*** Begin section ***

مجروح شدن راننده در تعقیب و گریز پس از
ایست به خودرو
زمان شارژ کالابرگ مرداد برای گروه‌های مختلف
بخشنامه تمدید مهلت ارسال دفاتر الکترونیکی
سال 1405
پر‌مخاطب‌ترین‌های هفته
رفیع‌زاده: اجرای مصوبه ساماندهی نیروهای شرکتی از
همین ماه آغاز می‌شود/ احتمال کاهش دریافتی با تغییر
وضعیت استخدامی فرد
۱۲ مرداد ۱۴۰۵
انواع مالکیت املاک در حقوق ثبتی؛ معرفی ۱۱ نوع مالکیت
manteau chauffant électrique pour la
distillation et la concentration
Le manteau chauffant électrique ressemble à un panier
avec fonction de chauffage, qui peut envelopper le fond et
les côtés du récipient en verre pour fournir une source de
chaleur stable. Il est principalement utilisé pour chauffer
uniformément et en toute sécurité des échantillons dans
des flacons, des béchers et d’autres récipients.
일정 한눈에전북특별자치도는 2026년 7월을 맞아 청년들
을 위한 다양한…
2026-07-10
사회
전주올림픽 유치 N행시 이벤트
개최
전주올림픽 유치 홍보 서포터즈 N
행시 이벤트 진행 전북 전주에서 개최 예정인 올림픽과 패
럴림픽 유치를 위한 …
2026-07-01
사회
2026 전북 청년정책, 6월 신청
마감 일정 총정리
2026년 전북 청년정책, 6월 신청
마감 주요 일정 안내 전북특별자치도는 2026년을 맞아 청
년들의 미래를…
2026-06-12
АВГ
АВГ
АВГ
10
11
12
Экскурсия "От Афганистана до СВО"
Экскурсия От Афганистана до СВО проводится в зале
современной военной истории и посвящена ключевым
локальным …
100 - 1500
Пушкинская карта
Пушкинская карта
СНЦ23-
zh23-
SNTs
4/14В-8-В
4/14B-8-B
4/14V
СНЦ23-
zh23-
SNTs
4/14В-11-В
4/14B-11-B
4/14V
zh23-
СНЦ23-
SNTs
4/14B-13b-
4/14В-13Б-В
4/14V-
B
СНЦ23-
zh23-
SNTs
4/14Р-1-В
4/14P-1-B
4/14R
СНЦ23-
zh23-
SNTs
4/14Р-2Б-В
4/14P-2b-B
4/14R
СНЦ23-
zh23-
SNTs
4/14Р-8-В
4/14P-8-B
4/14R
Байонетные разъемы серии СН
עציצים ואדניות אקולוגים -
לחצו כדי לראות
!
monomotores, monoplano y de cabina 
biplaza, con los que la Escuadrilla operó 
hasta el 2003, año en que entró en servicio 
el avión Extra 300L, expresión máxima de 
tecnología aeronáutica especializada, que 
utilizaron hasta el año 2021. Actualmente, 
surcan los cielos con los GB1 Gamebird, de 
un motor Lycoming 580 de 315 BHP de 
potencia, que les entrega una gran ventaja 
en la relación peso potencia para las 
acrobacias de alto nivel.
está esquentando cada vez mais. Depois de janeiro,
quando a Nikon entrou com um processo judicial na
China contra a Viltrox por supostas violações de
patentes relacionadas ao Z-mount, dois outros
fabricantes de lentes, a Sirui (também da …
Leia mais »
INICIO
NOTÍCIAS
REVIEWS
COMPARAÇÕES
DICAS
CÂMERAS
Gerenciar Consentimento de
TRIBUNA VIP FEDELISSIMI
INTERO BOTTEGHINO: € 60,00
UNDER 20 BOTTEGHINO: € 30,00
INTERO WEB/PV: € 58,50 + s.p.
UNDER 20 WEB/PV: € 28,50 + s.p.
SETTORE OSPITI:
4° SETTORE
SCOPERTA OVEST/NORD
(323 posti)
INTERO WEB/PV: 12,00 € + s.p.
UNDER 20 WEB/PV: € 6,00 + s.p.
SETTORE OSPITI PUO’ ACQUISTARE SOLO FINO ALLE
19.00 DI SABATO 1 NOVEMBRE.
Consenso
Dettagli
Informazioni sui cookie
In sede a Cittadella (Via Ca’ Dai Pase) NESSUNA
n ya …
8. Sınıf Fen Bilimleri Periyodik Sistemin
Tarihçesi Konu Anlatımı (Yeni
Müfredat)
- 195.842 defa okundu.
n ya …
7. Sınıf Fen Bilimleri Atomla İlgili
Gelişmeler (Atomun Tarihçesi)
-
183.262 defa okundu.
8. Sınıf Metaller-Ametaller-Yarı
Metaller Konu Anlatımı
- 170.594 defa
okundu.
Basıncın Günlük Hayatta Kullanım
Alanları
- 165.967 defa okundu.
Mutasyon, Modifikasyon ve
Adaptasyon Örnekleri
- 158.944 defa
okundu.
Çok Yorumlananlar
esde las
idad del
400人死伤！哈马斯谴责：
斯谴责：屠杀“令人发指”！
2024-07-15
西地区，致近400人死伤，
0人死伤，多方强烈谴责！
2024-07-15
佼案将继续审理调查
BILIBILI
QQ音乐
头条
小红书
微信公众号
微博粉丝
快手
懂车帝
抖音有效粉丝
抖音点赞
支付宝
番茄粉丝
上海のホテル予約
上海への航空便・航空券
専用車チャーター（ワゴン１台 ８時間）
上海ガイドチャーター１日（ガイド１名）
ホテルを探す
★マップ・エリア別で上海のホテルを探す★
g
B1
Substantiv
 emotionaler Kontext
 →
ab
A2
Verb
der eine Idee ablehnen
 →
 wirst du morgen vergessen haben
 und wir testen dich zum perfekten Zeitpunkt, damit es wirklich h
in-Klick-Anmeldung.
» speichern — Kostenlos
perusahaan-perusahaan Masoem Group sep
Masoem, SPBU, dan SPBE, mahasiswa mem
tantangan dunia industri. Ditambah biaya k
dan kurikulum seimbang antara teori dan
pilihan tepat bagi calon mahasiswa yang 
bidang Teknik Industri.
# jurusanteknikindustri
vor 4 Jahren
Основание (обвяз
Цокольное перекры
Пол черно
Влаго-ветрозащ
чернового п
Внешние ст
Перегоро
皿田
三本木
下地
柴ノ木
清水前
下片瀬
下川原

*** End section ***

WHAT YOU WILL DO:
I'd like the material repeated word for word, please.

ANSWER SECTION:
مجروح شدن راننده در تعقیب و گریز پس از
ایست به خودرو
زمان شارژ کالابرگ مرداد برای گروه‌های مختلف
بخشنامه تمدید مهلت ارسال دفاتر الکترونیکی
سال 1405
پر‌مخاطب‌ترین‌های هفته
رفیع‌زاده: اجرای مصوبه ساماندهی نیروهای شرکتی از
همین ماه آغاز می‌شود/ احتمال کاهش دریافتی با تغییر
وضعیت استخدامی فرد
۱۲ مرداد ۱۴۰۵
انواع مالکیت املاک در حقوق ثبتی؛ معرفی ۱۱ نوع مالکیت
manteau chauffant électrique pour la
distillation et la concentration
Le manteau chauffant électrique ressemble à un panier
avec fonction de chauffage, qui peut envelopper le fond et
les côtés du récipient en verre pour fournir une source de
chaleur stable. Il est principalement utilisé pour chauffer
uniformément et en toute sécurité des échantillons dans
des flacons, des béchers et d’autres récipients.
일정 한눈에전북특별자치도는 2026년 7월을 맞아 청년들
을 위한 다양한…
2026-07-10
사회
전주올림픽 유치 N행시 이벤트
개최
전주올림픽 유치 홍보 서포터즈 N
행시 이벤트 진행 전북 전주에서 개최 예정인 올림픽과 패
럴림픽 유치를 위한 …
2026-07-01
사회
2026 전북 청년정책, 6월 신청
마감 일정 총정리
2026년 전북 청년정책, 6월 신청
마감 주요 일정 안내 전북특별자치도는 2026년을 맞아 청
년들의 미래를…
2026-06-12
АВГ
АВГ
АВГ
10
11
12
Экскурсия "От Афганистана до СВО"
Экскурсия От Афганистана до СВО проводится в зале
современной военной истории и посвящена ключевым
локальным …
100 - 1500
Пушкинская карта
Пушкинская карта
СНЦ23-
zh23-
SNTs
4/14В-8-В
4/14B-8-B
4/14V
СНЦ23-
zh23-
SNTs
4/14В-11-В
4/14B-11-B
4/14V
zh23-
СНЦ23-
SNTs
4/14B-13b-
4/14В-13Б-В
4/14V-
B
СНЦ23-
zh23-
SNTs
4/14Р-1-В
4/14P-1-B
4/14R
СНЦ23-
zh23-
SNTs
4/14Р-2Б-В
4/14P-2b-B
4/14R
СНЦ23-
zh23-
SNTs
4/14Р-8-В
4/14P-8-B
4/14R
Байонетные разъемы серии СН
עציצים ואדניות אקולוגים -
לחצו כדי לראות
!
monomotores, monoplano y de cabina 
biplaza, con los que la Escuadrilla operó 
hasta el 2003, año en que entró en servicio 
el avión Extra 300L, expresión máxima de 
tecnología aeronáutica especializada, que 
utilizaron hasta el año 2021. Actualmente, 
surcan los cielos con los GB1 Gamebird, de 
un motor Lycoming 580 de 315 BHP de 
potencia, que les entrega una gran ventaja 
en la relación peso potencia para las 
acrobacias de alto nivel.
está esquentando cada vez mais. Depois de janeiro,
quando a Nikon entrou com um processo judicial na
China contra a Viltrox por supostas violações de
patentes relacionadas ao Z-mount, dois outros
fabricantes de lentes, a Sirui (também da …
Leia mais »
INICIO
NOTÍCIAS
REVIEWS
COMPARAÇÕES
DICAS
CÂMERAS
Gerenciar Consentimento de
TRIBUNA VIP FEDELISSIMI
INTERO BOTTEGHINO: € 60,00
UNDER 20 BOTTEGHINO: € 30,00
INTERO WEB/PV: € 58,50 + s.p.
UNDER 20 WEB/PV: € 28,50 + s.p.
SETTORE OSPITI:
4° SETTORE
SCOPERTA OVEST/NORD
(323 posti)
INTERO WEB/PV: 12,00 € + s.p.
UNDER 20 WEB/PV: € 6,00 + s.p.
SETTORE OSPITI PUO’ ACQUISTARE SOLO FINO ALLE
19.00 DI SABATO 1 NOVEMBRE.
Consenso
Dettagli
Informazioni sui cookie
In sede a Cittadella (Via Ca’ Dai Pase) NESSUNA
n ya …
8. Sınıf Fen Bilimleri Periyodik Sistemin
Tarihçesi Konu Anlatımı (Yeni
Müfredat)
- 195.842 defa okundu.
n ya …
7. Sınıf Fen Bilimleri Atomla İlgili
Gelişmeler (Atomun Tarihçesi)
-
183.262 defa okundu.
8. Sınıf Metaller-Ametaller-Yarı
Metaller Konu Anlatımı
- 170.594 defa
okundu.
Basıncın Günlük Hayatta Kullanım
Alanları
- 165.967 defa okundu.
Mutasyon, Modifikasyon ve
Adaptasyon Örnekleri
- 158.944 defa
okundu.
Çok Yorumlananlar
esde las
idad del
400人死伤！哈马斯谴责：
斯谴责：屠杀“令人发指”！
2024-07-15
西地区，致近400人死伤，
0人死伤，多方强烈谴责！
2024-07-15
佼案将继续审理调查
BILIBILI
QQ音乐
头条
小红书
微信公众号
微博粉丝
快手
懂车帝
抖音有效粉丝
抖音点赞
支付宝
番茄粉丝
上海のホテル予約
上海への航空便・航空券
専用車チャーター（ワゴン１台 ８時間）
上海ガイドチャーター１日（ガイド１名）
ホテルを探す
★マップ・エリア別で上海のホテルを探す★
g
B1
Substantiv
 emotionaler Kontext
 →
ab
A2
Verb
der eine Idee ablehnen
 →
 wirst du morgen vergessen haben
 und wir testen dich zum perfekten Zeitpunkt, damit es wirklich h
in-Klick-Anmeldung.
» speichern — Kostenlos
perusahaan-perusahaan Masoem Group sep
Masoem, SPBU, dan SPBE, mahasiswa mem
tantangan dunia industri. Ditambah biaya k
dan kurikulum seimbang antara teori dan
pilihan tepat bagi calon mahasiswa yang 
bidang Teknik Industri.
# jurusanteknikindustri
vor 4 Jahren
Основание (обвяз
Цокольное перекры
Пол черно
Влаго-ветрозащ
чернового п
Внешние ст
Перегоро
皿田
三本木
下地
柴ノ木
清水前
下片瀬
下川原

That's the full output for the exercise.